Pour la gauche, c'est clair : le gouvernement d'Emmanuel Macron est bien de droite

Pour la gauche, c'est clair : le gouvernement d'Emmanuel Macron est bien de droite
Bruno Le Maire, nouveau ministre de l'Economie et son prédécesseur Michel Sapin lors de la passation de pouvoir le 17 mai 2017, photo ©CHRISTOPHE ARCHAMBAULT / AFP

Les leaders de la gauche ont saisi l'occasion de l'annonce de la composition du gouvernement d'Emmanuel Macron, pour rappeler que, selon eux, le clivage gauche-droite existait toujours. Mais les Verts ont un petit faible pour Nicolas Hulot.

Sans surprise, Jean-Luc Mélenchon s'est montré très critique quant à la composition du premier gouvernement d'Emmanuel Macron, emmené par un Premier ministre issu des Républicains. «Moi, je n'ai pas d'avis, c'est un gouvernement de droite», a-t-il jugé. «Les trois sujets les plus frappants et les plus inquiétants, c'est le Premier ministre nucléariste», a lancé le leader de la France insoumise, faisant allusion à Edouard Philippe, passé par le géant du nucléaire Areva. En outre, la présence de Nicolas Hulot au gouvernement a le don de hérisser Jean-Luc Mélenchon : «un crève-cœur» selon lui.

Eric Coquerel, co-responsable du Parti de gauche a fait le constat d'une continuité de la politique, loin du renouvellement promis. «A l'exception de Nicolas Hulot, ce gouvernement [...] regroupe des partisans des politiques de droite menées depuis dix ans», a-t-il écrit sur Twitter.

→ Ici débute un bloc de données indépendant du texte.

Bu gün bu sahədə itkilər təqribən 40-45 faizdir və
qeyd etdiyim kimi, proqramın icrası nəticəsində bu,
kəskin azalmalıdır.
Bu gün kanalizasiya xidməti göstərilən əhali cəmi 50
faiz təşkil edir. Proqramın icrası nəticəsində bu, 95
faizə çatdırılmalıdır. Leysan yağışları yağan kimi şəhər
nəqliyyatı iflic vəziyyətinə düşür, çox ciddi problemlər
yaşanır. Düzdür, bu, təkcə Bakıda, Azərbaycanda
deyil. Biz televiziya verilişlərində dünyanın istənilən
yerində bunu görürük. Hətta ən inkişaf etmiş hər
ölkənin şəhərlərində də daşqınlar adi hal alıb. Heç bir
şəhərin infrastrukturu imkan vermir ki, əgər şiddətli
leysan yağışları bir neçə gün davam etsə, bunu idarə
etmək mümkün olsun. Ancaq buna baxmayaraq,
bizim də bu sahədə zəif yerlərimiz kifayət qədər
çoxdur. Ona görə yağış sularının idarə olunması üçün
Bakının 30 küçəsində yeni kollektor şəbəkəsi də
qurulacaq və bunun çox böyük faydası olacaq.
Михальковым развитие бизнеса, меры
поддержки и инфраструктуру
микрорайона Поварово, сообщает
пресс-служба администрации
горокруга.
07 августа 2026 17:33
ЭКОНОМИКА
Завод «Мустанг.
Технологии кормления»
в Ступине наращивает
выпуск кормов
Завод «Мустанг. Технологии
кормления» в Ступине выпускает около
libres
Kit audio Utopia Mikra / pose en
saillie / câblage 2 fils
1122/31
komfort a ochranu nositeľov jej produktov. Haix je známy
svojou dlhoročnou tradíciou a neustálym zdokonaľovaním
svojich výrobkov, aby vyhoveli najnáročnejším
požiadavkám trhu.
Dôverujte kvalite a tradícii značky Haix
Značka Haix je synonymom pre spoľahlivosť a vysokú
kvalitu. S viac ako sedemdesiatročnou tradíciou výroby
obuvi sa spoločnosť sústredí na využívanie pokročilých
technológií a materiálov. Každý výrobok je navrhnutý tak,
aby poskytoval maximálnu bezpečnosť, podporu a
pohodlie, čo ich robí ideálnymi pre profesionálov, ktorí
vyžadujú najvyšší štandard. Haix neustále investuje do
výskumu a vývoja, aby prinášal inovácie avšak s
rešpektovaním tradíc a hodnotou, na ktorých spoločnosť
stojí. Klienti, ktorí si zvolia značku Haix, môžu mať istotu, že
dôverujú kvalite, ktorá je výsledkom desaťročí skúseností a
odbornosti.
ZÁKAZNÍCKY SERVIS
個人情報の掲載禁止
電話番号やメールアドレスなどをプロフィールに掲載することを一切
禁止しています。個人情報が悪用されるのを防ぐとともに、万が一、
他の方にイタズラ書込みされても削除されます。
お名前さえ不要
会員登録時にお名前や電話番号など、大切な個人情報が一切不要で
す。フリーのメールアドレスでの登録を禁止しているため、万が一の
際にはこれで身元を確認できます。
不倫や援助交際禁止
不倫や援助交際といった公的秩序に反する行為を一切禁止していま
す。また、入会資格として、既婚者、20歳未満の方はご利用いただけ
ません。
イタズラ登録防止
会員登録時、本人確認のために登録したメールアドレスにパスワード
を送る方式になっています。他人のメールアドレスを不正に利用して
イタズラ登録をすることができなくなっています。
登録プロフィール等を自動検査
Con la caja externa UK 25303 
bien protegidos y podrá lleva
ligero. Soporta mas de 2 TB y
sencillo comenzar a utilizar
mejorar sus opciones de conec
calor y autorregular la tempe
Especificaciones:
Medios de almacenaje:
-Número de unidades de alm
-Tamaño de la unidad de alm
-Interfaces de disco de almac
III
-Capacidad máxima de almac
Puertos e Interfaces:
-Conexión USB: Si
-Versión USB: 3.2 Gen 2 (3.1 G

Pierre Laurent, secrétaire national du Parti communiste français, n'a pas eu de mots assez durs contre un «gouvernement libéral de combat». «L'ensemble des affaires économiques de la France est confié aux hommes de droite, confirmant le virage austéritaire et libéral de Macron», a-t-il déploré. Et de poursuivre : «Les nominations sans surprise de Gérard Collomb et François Bayrou confirment qu'on est à des années-lumière du renouvellement de la politique.»

Même constat chez Jean-Christophe Cambadélis. Le secrétaire général du Parti socialiste (PS) estime que les personnalités de gauche nommées au gouvernement, tel le maire PS de Lyon Gérard Collomb, ne sont, selon lui, que des «cautions» dans un gouvernement de droite.

Les écologistes sous le charme de Hulot

En revanche, la nomination de Nicolas Hulot comme ministre de l'Ecologie a permis d'ouvrir une brèche entre Europe-Ecologie-Les Verts (EELV) et la gauche dite ouvrière. Emmanuel Cosse, ex-ministre du Logement a adressé à l'ancien présentateur d'Ushuaïa ses vœux de réussite.

Même marque de sympathie de la part de Cécile Duflot, ministre de François Hollande, qui lui souhaite un laconique «Bonne chance».

Yannick Jadot, éphémère candidat EELV à la présidentielle rallié ensuite à Benoît Hamon, se montre un peu plus critique, sous-entendant presque que Nicolas Hulot, qui aura en charge le dossier du nucléaire, serait la caution écologiste du gouvernement.

Quant à Barbara Pompili, député écologiste et secrétaire d'Etat auprès de Ségolène Royal, elle s'est dite heureuse et fière de passer le flambeau à Nicolas Hulot.